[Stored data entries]
::::::::

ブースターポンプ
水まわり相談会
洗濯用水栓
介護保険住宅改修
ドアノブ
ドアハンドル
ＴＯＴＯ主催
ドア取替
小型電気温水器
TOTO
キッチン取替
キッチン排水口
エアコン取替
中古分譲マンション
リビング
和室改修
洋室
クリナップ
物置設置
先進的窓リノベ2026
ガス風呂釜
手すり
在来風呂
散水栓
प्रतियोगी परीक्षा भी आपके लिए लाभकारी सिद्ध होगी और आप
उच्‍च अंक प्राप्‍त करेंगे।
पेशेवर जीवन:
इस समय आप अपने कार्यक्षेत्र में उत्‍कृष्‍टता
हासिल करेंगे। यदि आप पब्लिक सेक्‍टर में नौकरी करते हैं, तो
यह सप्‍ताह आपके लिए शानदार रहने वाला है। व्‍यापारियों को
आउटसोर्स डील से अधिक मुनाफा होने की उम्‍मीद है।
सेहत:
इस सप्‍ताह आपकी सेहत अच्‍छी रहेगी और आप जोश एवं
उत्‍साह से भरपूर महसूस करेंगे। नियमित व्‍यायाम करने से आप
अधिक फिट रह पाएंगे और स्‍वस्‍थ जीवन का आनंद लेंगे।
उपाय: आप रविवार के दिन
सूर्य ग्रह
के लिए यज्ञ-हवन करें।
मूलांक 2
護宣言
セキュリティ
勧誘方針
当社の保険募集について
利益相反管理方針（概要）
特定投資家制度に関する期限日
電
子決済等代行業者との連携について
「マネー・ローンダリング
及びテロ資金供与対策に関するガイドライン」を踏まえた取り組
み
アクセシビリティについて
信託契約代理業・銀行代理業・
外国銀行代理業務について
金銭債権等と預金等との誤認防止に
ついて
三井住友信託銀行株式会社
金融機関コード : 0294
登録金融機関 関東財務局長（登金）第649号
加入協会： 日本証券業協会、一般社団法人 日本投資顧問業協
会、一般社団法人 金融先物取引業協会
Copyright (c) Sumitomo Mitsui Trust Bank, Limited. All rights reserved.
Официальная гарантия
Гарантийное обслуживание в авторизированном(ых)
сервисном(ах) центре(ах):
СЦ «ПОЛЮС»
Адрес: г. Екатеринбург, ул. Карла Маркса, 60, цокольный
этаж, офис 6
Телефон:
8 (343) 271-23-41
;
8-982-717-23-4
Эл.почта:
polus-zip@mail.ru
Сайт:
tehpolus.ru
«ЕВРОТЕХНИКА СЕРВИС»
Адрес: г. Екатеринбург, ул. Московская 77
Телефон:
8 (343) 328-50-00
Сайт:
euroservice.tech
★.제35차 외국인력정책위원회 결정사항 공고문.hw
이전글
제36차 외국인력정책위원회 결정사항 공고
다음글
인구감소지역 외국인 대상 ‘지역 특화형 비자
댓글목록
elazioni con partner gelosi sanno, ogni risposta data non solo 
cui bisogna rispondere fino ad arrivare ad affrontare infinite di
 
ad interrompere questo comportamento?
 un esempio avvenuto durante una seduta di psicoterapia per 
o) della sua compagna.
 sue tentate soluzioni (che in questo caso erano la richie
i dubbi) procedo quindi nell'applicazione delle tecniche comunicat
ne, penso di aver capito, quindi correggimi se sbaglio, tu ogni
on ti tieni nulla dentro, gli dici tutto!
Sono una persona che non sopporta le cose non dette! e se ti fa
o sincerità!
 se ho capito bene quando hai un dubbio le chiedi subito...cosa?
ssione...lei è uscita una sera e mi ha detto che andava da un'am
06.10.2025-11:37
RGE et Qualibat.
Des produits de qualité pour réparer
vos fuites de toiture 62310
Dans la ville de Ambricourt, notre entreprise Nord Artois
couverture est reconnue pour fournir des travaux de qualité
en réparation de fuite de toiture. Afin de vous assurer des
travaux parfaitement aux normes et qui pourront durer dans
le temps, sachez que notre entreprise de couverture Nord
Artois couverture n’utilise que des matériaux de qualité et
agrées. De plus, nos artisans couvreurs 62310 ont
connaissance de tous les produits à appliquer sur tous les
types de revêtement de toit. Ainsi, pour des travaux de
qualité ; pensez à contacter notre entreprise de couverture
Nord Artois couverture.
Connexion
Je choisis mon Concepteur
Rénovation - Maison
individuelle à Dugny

::::::::

_What you have to do_
Repeat the records above exactly, with nothing left out.

_Solution to this task_
ブースターポンプ
水まわり相談会
洗濯用水栓
介護保険住宅改修
ドアノブ
ドアハンドル
ＴＯＴＯ主催
ドア取替
小型電気温水器
TOTO
キッチン取替
キッチン排水口
エアコン取替
中古分譲マンション
リビング
和室改修
洋室
クリナップ
物置設置
先進的窓リノベ2026
ガス風呂釜
手すり
在来風呂
散水栓
प्रतियोगी परीक्षा भी आपके लिए लाभकारी सिद्ध होगी और आप
उच्‍च अंक प्राप्‍त करेंगे।
पेशेवर जीवन:
इस समय आप अपने कार्यक्षेत्र में उत्‍कृष्‍टता
हासिल करेंगे। यदि आप पब्लिक सेक्‍टर में नौकरी करते हैं, तो
यह सप्‍ताह आपके लिए शानदार रहने वाला है। व्‍यापारियों को
आउटसोर्स डील से अधिक मुनाफा होने की उम्‍मीद है।
सेहत:
इस सप्‍ताह आपकी सेहत अच्‍छी रहेगी और आप जोश एवं
उत्‍साह से भरपूर महसूस करेंगे। नियमित व्‍यायाम करने से आप
अधिक फिट रह पाएंगे और स्‍वस्‍थ जीवन का आनंद लेंगे।
उपाय: आप रविवार के दिन
सूर्य ग्रह
के लिए यज्ञ-हवन करें।
मूलांक 2
護宣言
セキュリティ
勧誘方針
当社の保険募集について
利益相反管理方針（概要）
特定投資家制度に関する期限日
電
子決済等代行業者との連携について
「マネー・ローンダリング
及びテロ資金供与対策に関するガイドライン」を踏まえた取り組
み
アクセシビリティについて
信託契約代理業・銀行代理業・
外国銀行代理業務について
金銭債権等と預金等との誤認防止に
ついて
三井住友信託銀行株式会社
金融機関コード : 0294
登録金融機関 関東財務局長（登金）第649号
加入協会： 日本証券業協会、一般社団法人 日本投資顧問業協
会、一般社団法人 金融先物取引業協会
Copyright (c) Sumitomo Mitsui Trust Bank, Limited. All rights reserved.
Официальная гарантия
Гарантийное обслуживание в авторизированном(ых)
сервисном(ах) центре(ах):
СЦ «ПОЛЮС»
Адрес: г. Екатеринбург, ул. Карла Маркса, 60, цокольный
этаж, офис 6
Телефон:
8 (343) 271-23-41
;
8-982-717-23-4
Эл.почта:
polus-zip@mail.ru
Сайт:
tehpolus.ru
«ЕВРОТЕХНИКА СЕРВИС»
Адрес: г. Екатеринбург, ул. Московская 77
Телефон:
8 (343) 328-50-00
Сайт:
euroservice.tech
★.제35차 외국인력정책위원회 결정사항 공고문.hw
이전글
제36차 외국인력정책위원회 결정사항 공고
다음글
인구감소지역 외국인 대상 ‘지역 특화형 비자
댓글목록
elazioni con partner gelosi sanno, ogni risposta data non solo 
cui bisogna rispondere fino ad arrivare ad affrontare infinite di
 
ad interrompere questo comportamento?
 un esempio avvenuto durante una seduta di psicoterapia per 
o) della sua compagna.
 sue tentate soluzioni (che in questo caso erano la richie
i dubbi) procedo quindi nell'applicazione delle tecniche comunicat
ne, penso di aver capito, quindi correggimi se sbaglio, tu ogni
on ti tieni nulla dentro, gli dici tutto!
Sono una persona che non sopporta le cose non dette! e se ti fa
o sincerità!
 se ho capito bene quando hai un dubbio le chiedi subito...cosa?
ssione...lei è uscita una sera e mi ha detto che andava da un'am
06.10.2025-11:37
RGE et Qualibat.
Des produits de qualité pour réparer
vos fuites de toiture 62310
Dans la ville de Ambricourt, notre entreprise Nord Artois
couverture est reconnue pour fournir des travaux de qualité
en réparation de fuite de toiture. Afin de vous assurer des
travaux parfaitement aux normes et qui pourront durer dans
le temps, sachez que notre entreprise de couverture Nord
Artois couverture n’utilise que des matériaux de qualité et
agrées. De plus, nos artisans couvreurs 62310 ont
connaissance de tous les produits à appliquer sur tous les
types de revêtement de toit. Ainsi, pour des travaux de
qualité ; pensez à contacter notre entreprise de couverture
Nord Artois couverture.
Connexion
Je choisis mon Concepteur
Rénovation - Maison
individuelle à Dugny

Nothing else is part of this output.